J: I grew up with jazz musicians and some of my parents' New Wave and Punk records to some degree. And so I grew up with a lot of good music, which I'm very lucky for. But when I was 14, I asked for a guitar, got a guitar, and then my grandfather, a month later, gave us his little drum kit. Then I convinced my parents to buy my little brother a cheap bass because I really wanted the bass. Then I borrowed my older brother's four-track and just started recording songs immediately. I started playing all the instruments at the same time. I was going to be a jazz bass player and I apprenticed for a couple years with this guy. Then I heard The Velvet Underground and I was like, oh! I still love jazz, but then I became a drummer in a hardcore band when I was like fifteen or something with all these older guys. It was pretty funny. But then I just kept on just being a one man band type of guy for a long time. So, The Velvet Underground was my religious conversion experience. Even though I grew up with a lot of great music, [The Velvet Underground] and Motown, and Soul are probably my biggest influences and the things I add the most to this [band].
A: What are your other music projects, Jed?
J: My other music projects… I had my project, My Teenage Stride for years and Mick Trouble, which is like a fake British, Television Personalities type of thing. Oh and I'm also in a band called Creative Writing, so I'm fairly busy with music.

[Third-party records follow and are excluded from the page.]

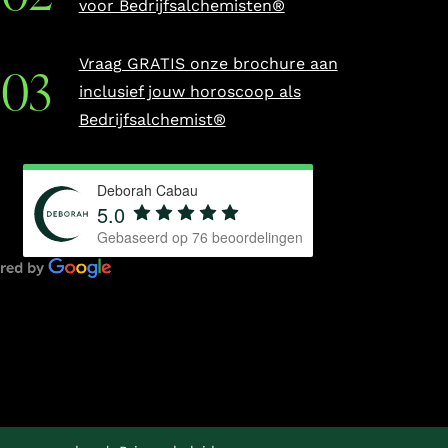
voor Bedrijfsalchemisten®
Vraag GRATIS onze brochure aan
inclusief jouw horoscoop als
Bedrijfsalchemist®
Deborah Cabau
5.0
Gebaseerd op
76
beoordelingen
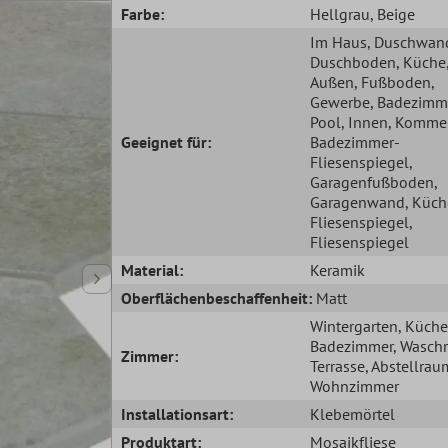
Farbe:
Hellgrau
, Beige
Im Haus
, Duschwan
Duschboden
, Küche
Außen
, Fußboden
,
Gewerbe
, Badezimm
Pool
, Innen
, Kommer
Geeignet für:
Badezimmer-
Fliesenspiegel
,
Garagenfußboden
,
Garagenwand
, Küc
Fliesenspiegel
,
Fliesenspiegel
Material:
Keramik
Oberflächenbeschaffenheit:
Matt
Wintergarten
, Küche
Badezimmer
, Wasch
Zimmer:
Terrasse
, Abstellrau
Wohnzimmer
Installationsart:
Klebemörtel
Produktart:
Mosaikfliese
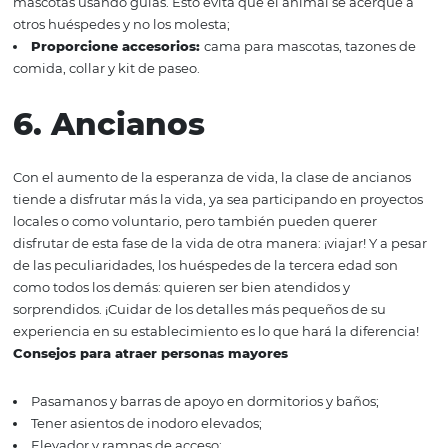
galletas, pan y mantequilla).
5.
Personas con
mascotas
Muchos tutores no pueden viajar debido al hecho de qu
pueden llevar a sus mascotas con ellos o porque no tien
persona confiable con quien dejarlos durante el período
viaje. Por esta razón, los hoteles que aceptan animales h
favorecidos por este público, ya que logran viajar con la
y disfrutar de buenos momentos. En la guerra de la
competencia, gana el hotel que está preparado para es
huésped.
Consejos para atraer personas con mascota
Deje en claro que acepta mascotas;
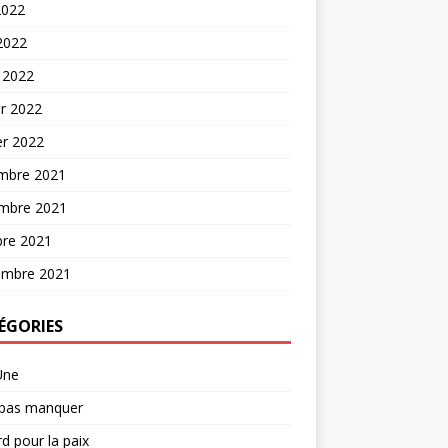
2022
 2022
 2022
er 2022
er 2022
mbre 2021
mbre 2021
bre 2021
embre 2021
ÉGORIES
Une
 pas manquer
d pour la paix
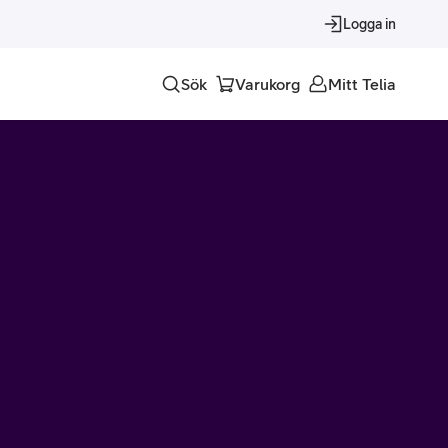
Logga in
Sök
Varukorg
Mitt Telia
Tjänster
Alla tjänster
Trygghet
Underhållning
Roaming – samtal och surf i utlandet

Just because it's close to Halloween right now, do any of you have any favorite halloween memories to share?
M: Back in the day before the pandemic, every Halloween, in the Brooklyn DIY scene, everybody would do cover sets. So all of our friends and bands would choose a band and it would be kind of like finals or something, you know, you'd be practicing up to the wire learning all of these songs to try and really nail it. One year, Yucky Duster did ABBA, which was one of the hardest things that I have ever tried to play. And it still feels like a feat.
J: Oh, that's why you know, “Dancing Queen.”
M: Yeah, that was a really fun Halloween. I still remember a few of the bass lines, but a lot of them have gone now.
A: Well, I guess in the fourth grade when I was struck by the pop like an asteroid. But also one year Jed and his two close friends did a Velvet Underground cover band at our friend Cindy's apartment. And it was like running so, so, so, so late. I was gonna sing I'll Be Your Mirror with them but we didn't go on until 3am and I was so drunk.
J: Yeah and it was so packed you couldn't move.
A: But it was fun. I bought a dress that I thought was kind of mod and I straightened my hair and tried using eyeliner, which I never put on. Those shows were very very fun. R.I.P. to that place.
J: Well, I was gonna dig up a Halloween memory, but I see that someone wrote Henry and James in heart and I thought it was just Henry James in heart. He wrote some classic ghost stories. So I guess we'll just shout out Henry James, The Turn of the Screw, among others. Happy Halloween, Henry James.